Costa Luciano da Fontoura, Travieso Gonzalo
Instituto de Física de São Carlos, Universidade de São Paulo, Caixa Postal 369, São Carlos, Sao Paulo, 13560-970, Brazil.
Phys Rev E Stat Nonlin Soft Matter Phys. 2007 Jan;75(1 Pt 2):016102. doi: 10.1103/PhysRevE.75.016102. Epub 2007 Jan 11.
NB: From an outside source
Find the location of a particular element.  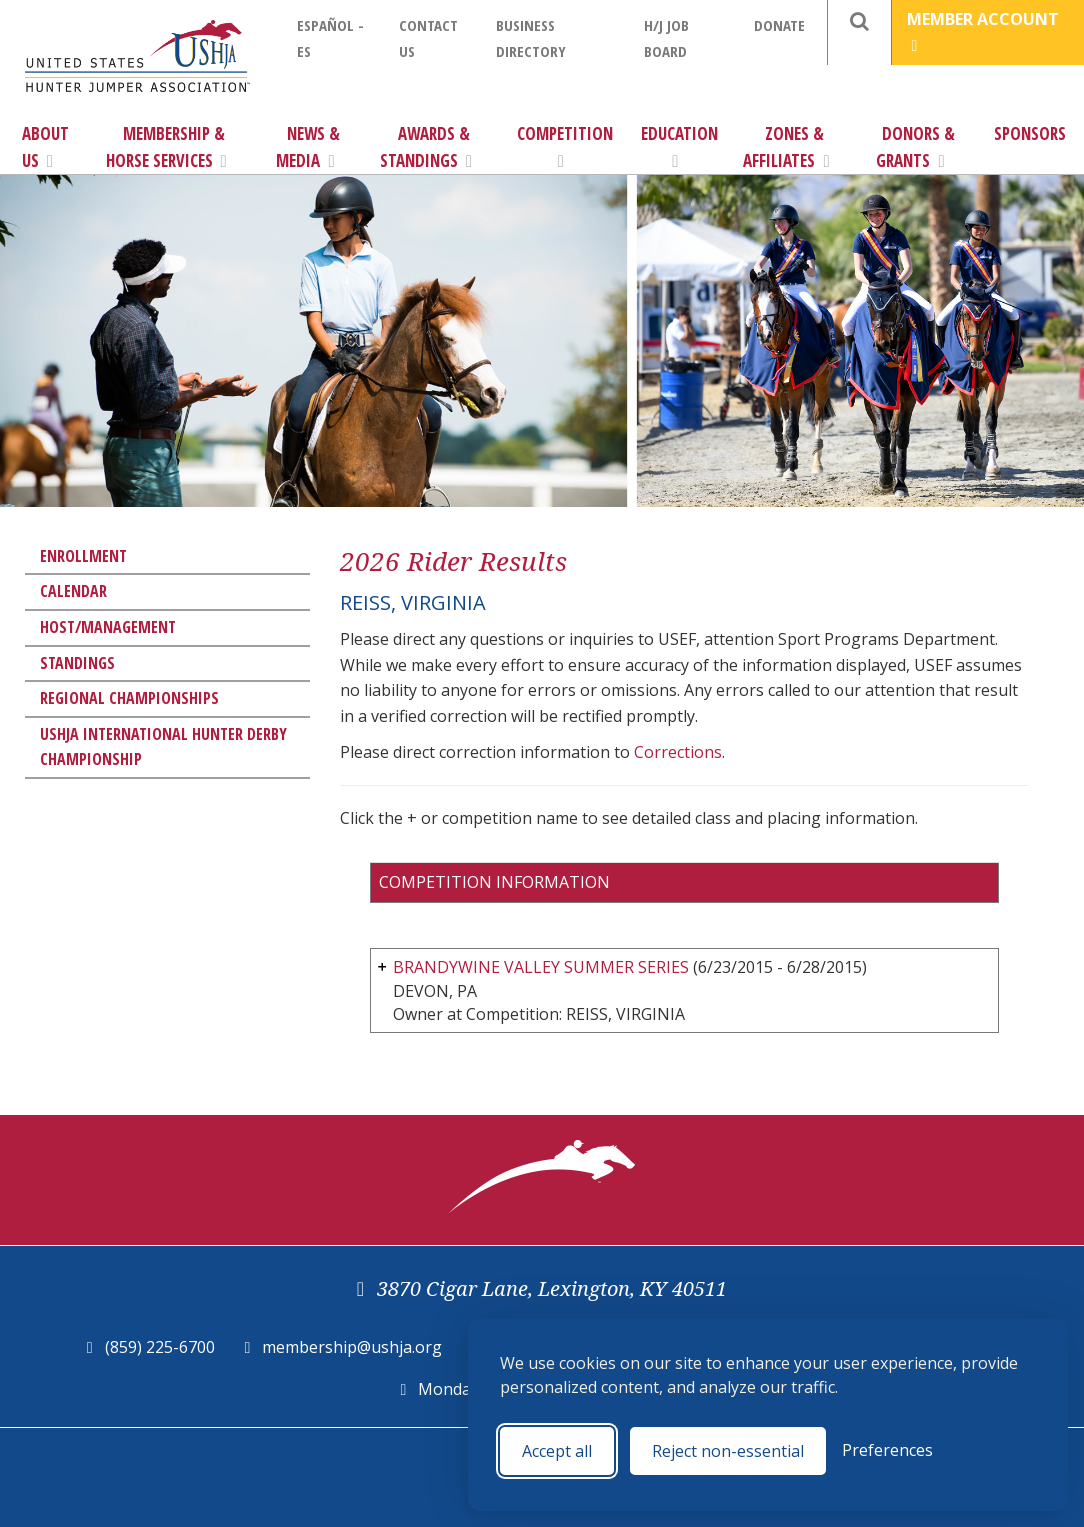 Awards & Standings is located at coordinates (426, 147).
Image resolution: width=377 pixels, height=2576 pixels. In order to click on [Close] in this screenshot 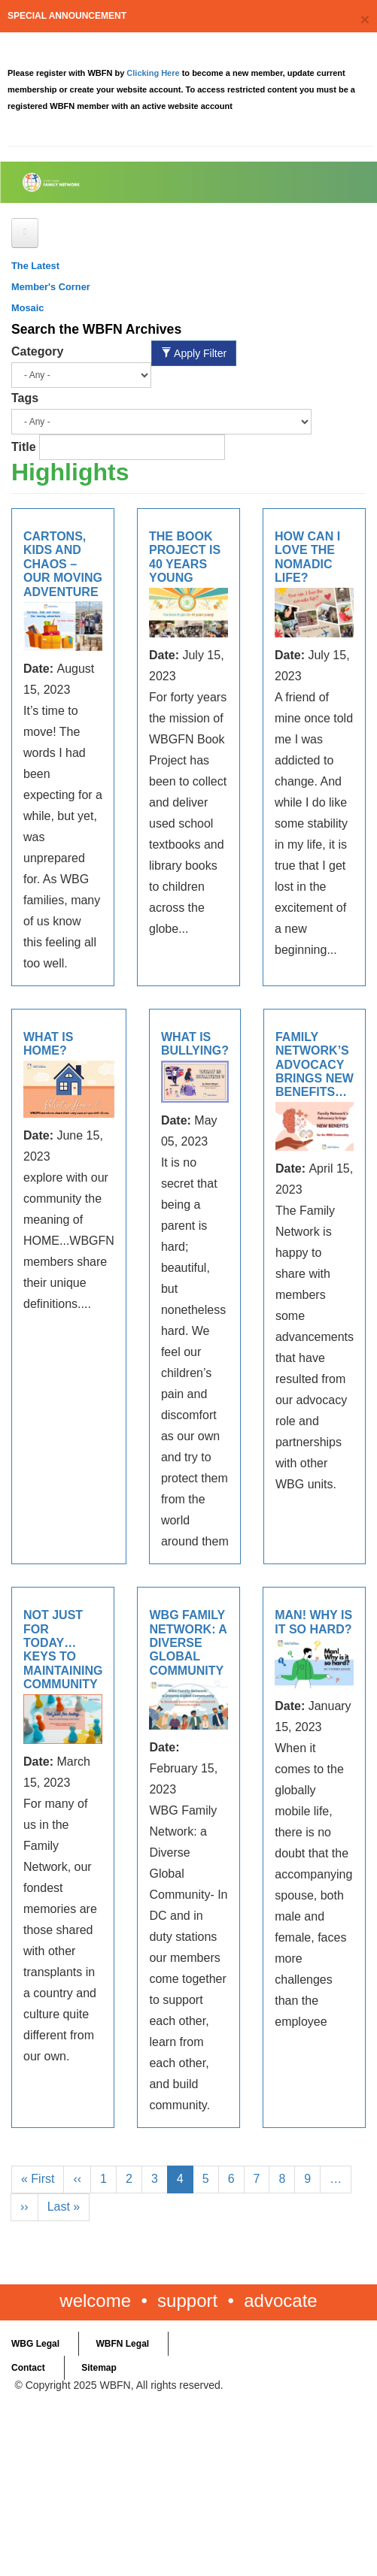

Most real complex networks--such as protein interactions, social contacts, and the Internet--are only partially known and available to us. While the process of exploring such networks in many cases resembles a random walk, it becomes a key issue to investigate and characterize how effectively the nodes and edges of such networks can be covered by different strategies. At the same time, it is critically important to infer how well can topological measurements such as the average node degree and average clustering coefficient be estimated during such network explorations. The present article addresses these problems by considering random, Barabási-Albert (BA), and geographical network models with varying connectivity explored by three types of random walks: traditional, preferential to untracked edges, and preferential to unvisited nodes. A series of relevant results are obtained, including the fact that networks of the three studied models with the same size and average node degree allow similar node and edge coverage efficiency, the identification of linear scaling with the size of the network of the random walk step at which a given percentage of the nodes/edges is covered, and the critical result that the estimation of the averaged node degree and clustering coefficient by random walks on BA networks often leads to heavily biased results. Many are the theoretical and practical implications of such results.
大多数实际的复杂网络——如蛋白质相互作用网络、社交联系网络和互联网——我们仅了解和掌握其中的一部分。虽然在许多情况下探索此类网络的过程类似于随机游走,但研究和刻画不同策略能多有效地覆盖此类网络的节点和边就成为了一个关键问题。与此同时,至关重要的是要推断在这种网络探索过程中,诸如平均节点度和平均聚类系数等拓扑测量能被估计得有多准确。本文通过考虑具有不同连通性的随机网络、巴拉巴西 - 阿尔伯特(BA)网络和地理网络模型来解决这些问题,这些模型由三种类型的随机游走进行探索:传统随机游走、优先选择未追踪边的随机游走以及优先选择未访问节点的随机游走。获得了一系列相关结果,包括以下事实:具有相同规模和平均节点度的三个研究模型的网络具有相似的节点和边覆盖效率;确定了覆盖给定百分比的节点/边时随机游走步数与网络规模的线性比例关系;以及关键结果,即在BA网络上通过随机游走估计平均节点度和聚类系数往往会导致严重有偏差的结果。这些结果具有许多理论和实际意义。